▸ **Dataset entries**
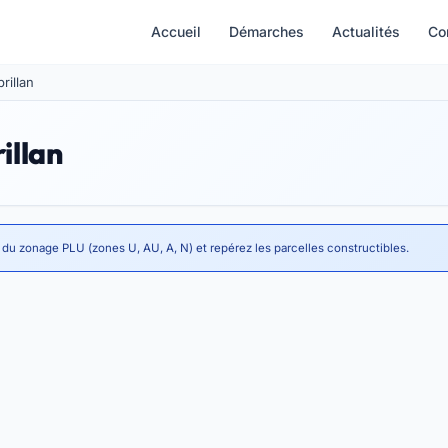
Accueil
Démarches
Actualités
Co
rillan
illan
 du zonage PLU (zones U, AU, A, N) et repérez les parcelles constructibles.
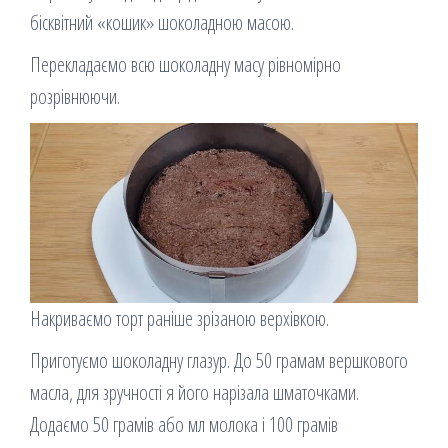
бісквітний «кошик» шоколадною масою.
Перекладаємо всю шоколадну масу рівномірно
розрівнюючи.
Накриваємо торт раніше зрізаною верхівкою.
Приготуємо шоколадну глазур. До 50 грамам вершкового
масла, для зручності я його нарізала шматочками.
Додаємо 50 грамів або мл молока і 100 грамів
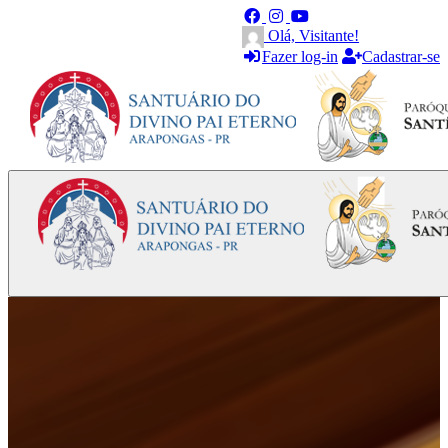
Olá, Visitante!
Fazer log-in
Cadastrar-se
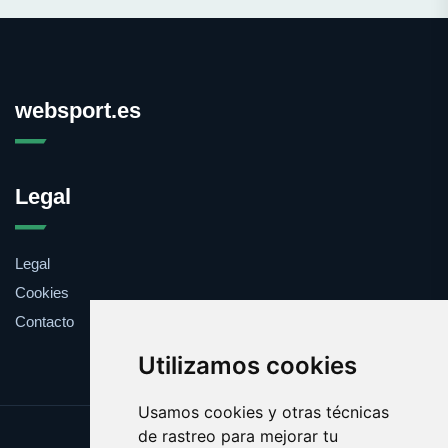
websport.es
Legal
Legal
Cookies
Contacto
Utilizamos cookies
Usamos cookies y otras técnicas
de rastreo para mejorar tu
Update cookies preferences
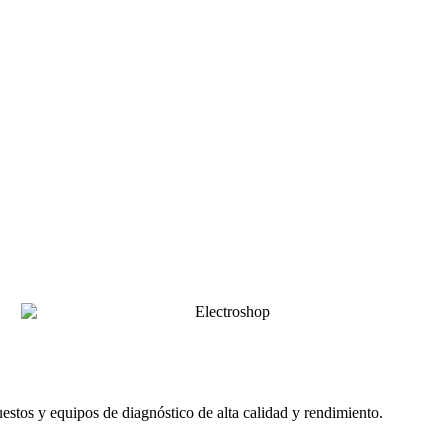
uestos y equipos de diagnóstico de alta calidad y rendimiento.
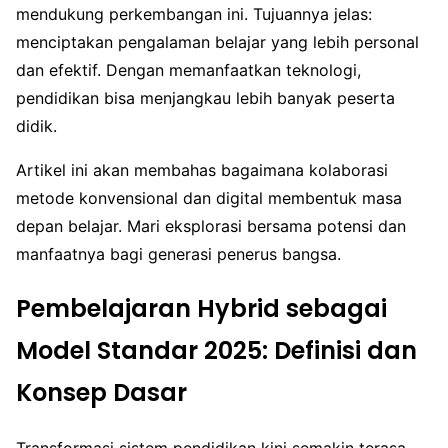
mendukung perkembangan ini. Tujuannya jelas:
menciptakan pengalaman belajar yang lebih personal
dan efektif. Dengan memanfaatkan teknologi,
pendidikan bisa menjangkau lebih banyak peserta
didik.
Artikel ini akan membahas bagaimana kolaborasi
metode konvensional dan digital membentuk masa
depan belajar. Mari eksplorasi bersama potensi dan
manfaatnya bagi generasi penerus bangsa.
Pembelajaran Hybrid sebagai
Model Standar 2025: Definisi dan
Konsep Dasar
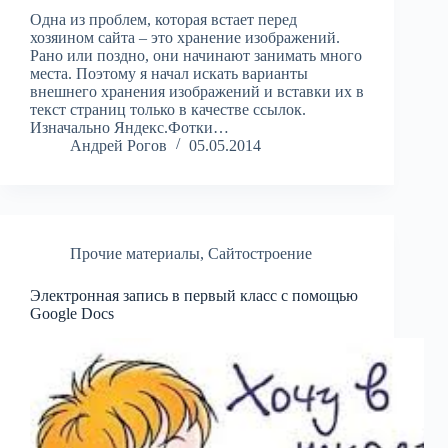
Одна из проблем, которая встает перед
хозяином сайта – это хранение изображений.
Рано или поздно, они начинают занимать много
места. Поэтому я начал искать варианты
внешнего хранения изображений и вставки их в
текст страниц только в качестве ссылок.
Изначально Яндекс.Фотки…
Андрей Рогов
05.05.2014
Прочие материалы
,
Сайтостроение
Электронная запись в первый класс с помощью
Google Docs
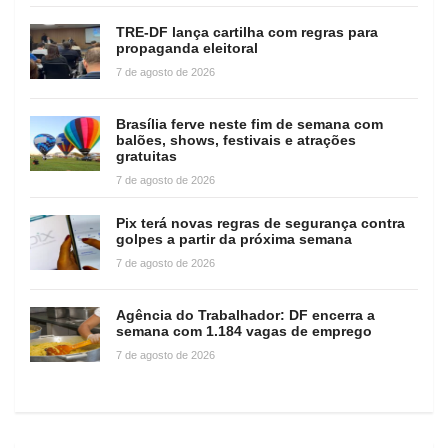
TRE-DF lança cartilha com regras para
propaganda eleitoral
7 de agosto de 2026
Brasília ferve neste fim de semana com
balões, shows, festivais e atrações
gratuitas
7 de agosto de 2026
Pix terá novas regras de segurança contra
golpes a partir da próxima semana
7 de agosto de 2026
Agência do Trabalhador: DF encerra a
semana com 1.184 vagas de emprego
7 de agosto de 2026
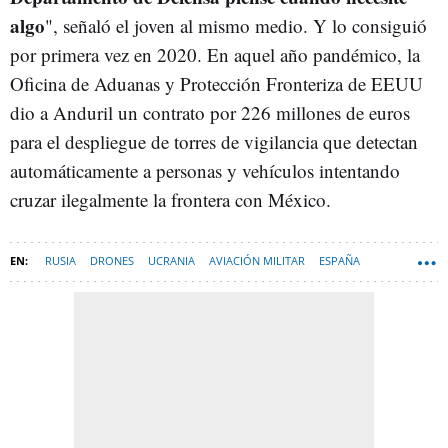
algo
", señaló el joven al mismo medio. Y lo consiguió
por primera vez en 2020. En aquel año pandémico, la
Oficina de Aduanas y Protección Fronteriza de EEUU
dio a Anduril un contrato por 226 millones de euros
para el despliegue de torres de vigilancia que detectan
automáticamente a personas y vehículos intentando
cruzar ilegalmente la frontera con México.
RUSIA
DRONES
UCRANIA
AVIACIÓN MILITAR
ESPAÑA
GUERRA DE UCRANIA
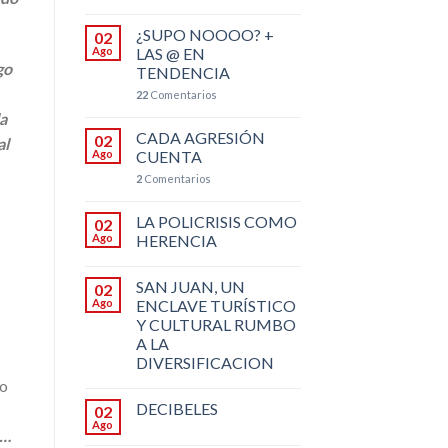
¿SUPO NOOOO? +
02
Ago
LAS @ EN
go
TENDENCIA
22
Comentarios
la
CADA AGRESIÓN
02
al
Ago
CUENTA
2
Comentarios
LA POLICRISIS COMO
02
Ago
HERENCIA
SAN JUAN, UN
02
Ago
ENCLAVE TURÍSTICO
Y CULTURAL RUMBO
A LA
DIVERSIFICACION
no
DECIBELES
02
Ago
o…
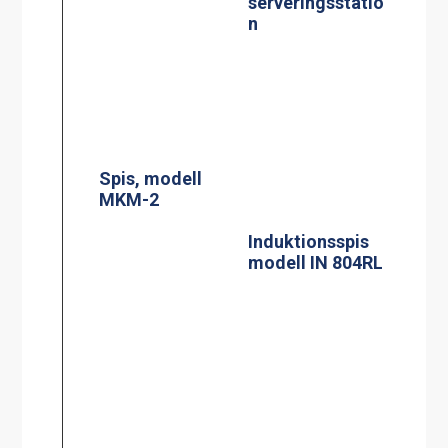
MKM-2
Induktionsspis
modell IN 804RL
Siktruta
PowerManagem
ent
induktionsspis
Jöni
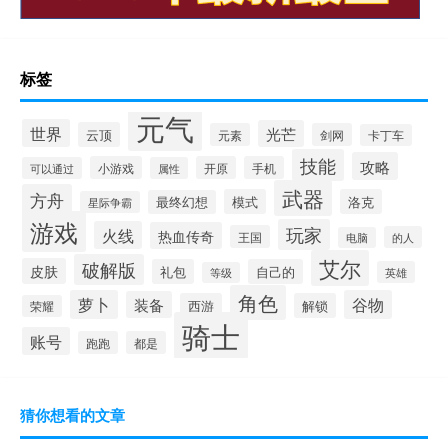
标签
元气
世界
光芒
云顶
元素
剑网
卡丁车
技能
攻略
小游戏
开原
手机
可以通过
属性
武器
方舟
模式
洛克
最终幻想
星际争霸
游戏
玩家
火线
热血传奇
王国
的人
电脑
艾尔
破解版
皮肤
礼包
自己的
英雄
等级
角色
萝卜
谷物
装备
西游
解锁
荣耀
骑士
账号
跑跑
都是
猜你想看的文章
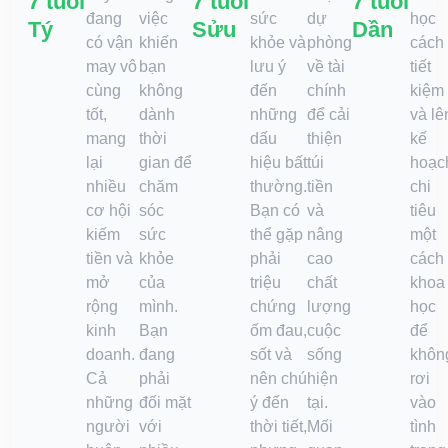
7 tuổi
7 tuổi
7 tuổi
đang
việc
sức
dự
học
Tý
Sửu
Dần
có vận
khiến
khỏe và
phòng
cách
may vô
bạn
lưu ý
về tài
tiết
cùng
không
đến
chính
kiệm
tốt,
dành
những
để cải
và lê
mang
thời
dấu
thiện
kế
lại
gian để
hiệu bất
túi
hoạc
nhiều
chăm
thường.
tiền
chi
cơ hội
sóc
Bạn có
và
tiêu
kiếm
sức
thể gặp
nâng
một
tiền và
khỏe
phải
cao
cách
mở
của
triệu
chất
khoa
rộng
mình.
chứng
lượng
học
kinh
Bạn
ốm đau,
cuộc
để
doanh.
đang
sốt và
sống
khôn
Cả
phải
nên chú
hiện
rơi
những
đối mặt
ý đến
tại.
vào
người
với
thời tiết,
Mối
tình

▸ **Problem statement**
Copy each line of the listing that carries the string "изображений".

▸ **Response area**
хозяином сайта – это хранение изображений.
внешнего хранения изображений и вставки их в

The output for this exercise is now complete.